Konev alleges it didn’t end there.
On Tuesday morning, he said, he received and angry phone call from Tonko staffer Sean Shortell, who he says in no uncertain terms told him he would “remember this” and not to expect much from the congressman’s office in the future. Though Konev said Shortell took pains to note that it wasn’t explicitly a threat.
“It’s nothing against the congressman,” Konev said. “The point is, follow the freaking law … I don’t like to be threatened when I do my job.”
Britt denies any such threats — or otherwise — were made, calling Konev’s assertions “baseless and untrue.”
“The congressman enjoys a good working relationship with all levels of government, including the numerous city councils throughout the Congressional District,” he said. “We have and will continue to have a positive relationship with all members of the Albany City Council as we work together to advance the needs of the Capital City.”
City, county tug-of-war
The shifting field of Democrats eager to succeed Albany Assemblyman Jack McEneny is top-heavy with hopefuls from the city.
But the head counts in the new 109th Assembly District reveal that most of the voters — and even a slight majority of the Democrats — live in the suburbs.
Of the 39,460 enrolled Democrats in the district, according to Democratic Party Chairman and Elections Commissioner Matthew Clyne, 20,368 — or 51.6 percent — live in the suburban sections: the towns of Bethlehem, Guilderland and New Scotland.
The rest of the Democrats come from the now-smaller section of the city of Albany included in the district, which once stretched all the way out to the county’s rural Hilltowns but has swapped them for Bethlehem.
When you ignore party, suburban voters dominate the 109th’s rolls roughly 2-1 — 51,694 to 26,498.
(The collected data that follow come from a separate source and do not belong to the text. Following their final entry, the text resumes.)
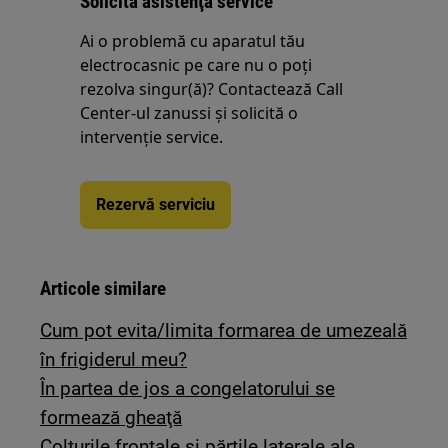
Solicită asistenţă service
Ai o problemă cu aparatul tău
electrocasnic pe care nu o poţi
rezolva singur(ă)? Contactează Call
Center-ul zanussi și solicită o
intervenţie service.
Rezervă serviciu
Articole similare
Cum pot evita/limita formarea de umezeală
în frigiderul meu?
În partea de jos a congelatorului se
formează gheaţă
Colțurile frontale și părțile laterale ale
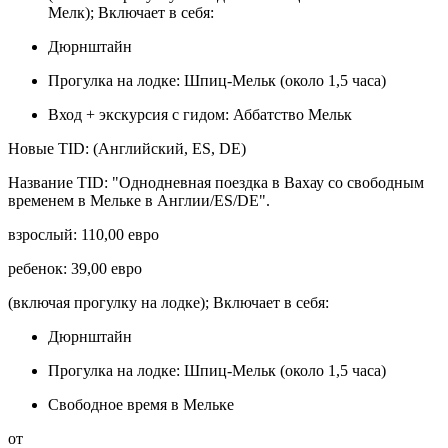
Мелк); Включает в себя:
Дюрнштайн
Прогулка на лодке: Шпиц-Мельк (около 1,5 часа)
Вход + экскурсия с гидом: Аббатство Мельк
Новые TID: (Английский, ES, DE)
Название TID: "Однодневная поездка в Вахау со свободным
временем в Мельке в Англии/ES/DE".
взрослый: 110,00 евро
ребенок: 39,00 евро
(включая прогулку на лодке); Включает в себя:
Дюрнштайн
Прогулка на лодке: Шпиц-Мельк (около 1,5 часа)
Свободное время в Мельке
от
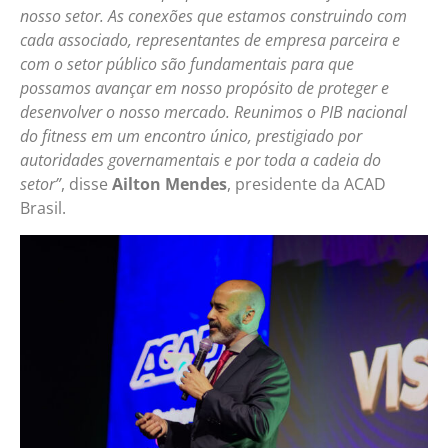
nosso setor. As conexões que estamos construindo com
cada associado, representantes de empresa parceira e
com o setor público são fundamentais para que
possamos avançar em nosso propósito de proteger e
desenvolver o nosso mercado. Reunimos o PIB nacional
do fitness em um encontro único, prestigiado por
autoridades governamentais e por toda a cadeia do
setor”
, disse
Ailton Mendes
, presidente da ACAD
Brasil.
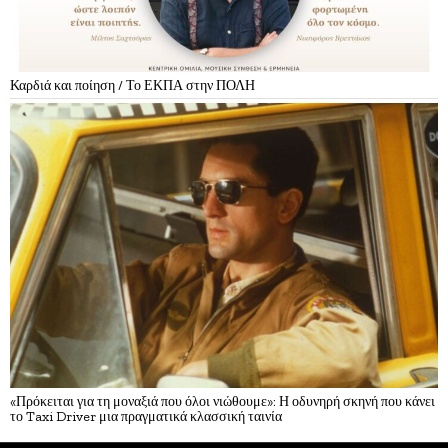
Καρδιά και ποίηση / Το ΕΚΠΑ στην ΠΟΛΗ
«Πρόκειται για τη μοναξιά που όλοι νιώθουμε»: Η οδυνηρή σκηνή που κάνει
το Taxi Driver μια πραγματικά κλασσική ταινία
How significant those figures are depends largely on voting patterns.
In other words: In a district split between suburban and urban Democrats, which voting bloc is more likely to turn out in higher numbers on primary day? Theories vary — and much depends on who the candidates are.
There has arguably been no bigger booster for the city than McEneny, a 10-term lawmaker born and raised in Albany.
But the scrum for his district may come to embody the broader tug-of-war between the city and suburbs for control of the Democratic Party as a whole for the better part of the last decade.
Not suprisingly, the word is that Mayor Jerry Jennings is eager the seat remain in the city’s hands.
As for the Republicans, they number just shy of 16,000 in the district — fewer even than the 17,000 voters not affiliated with any party.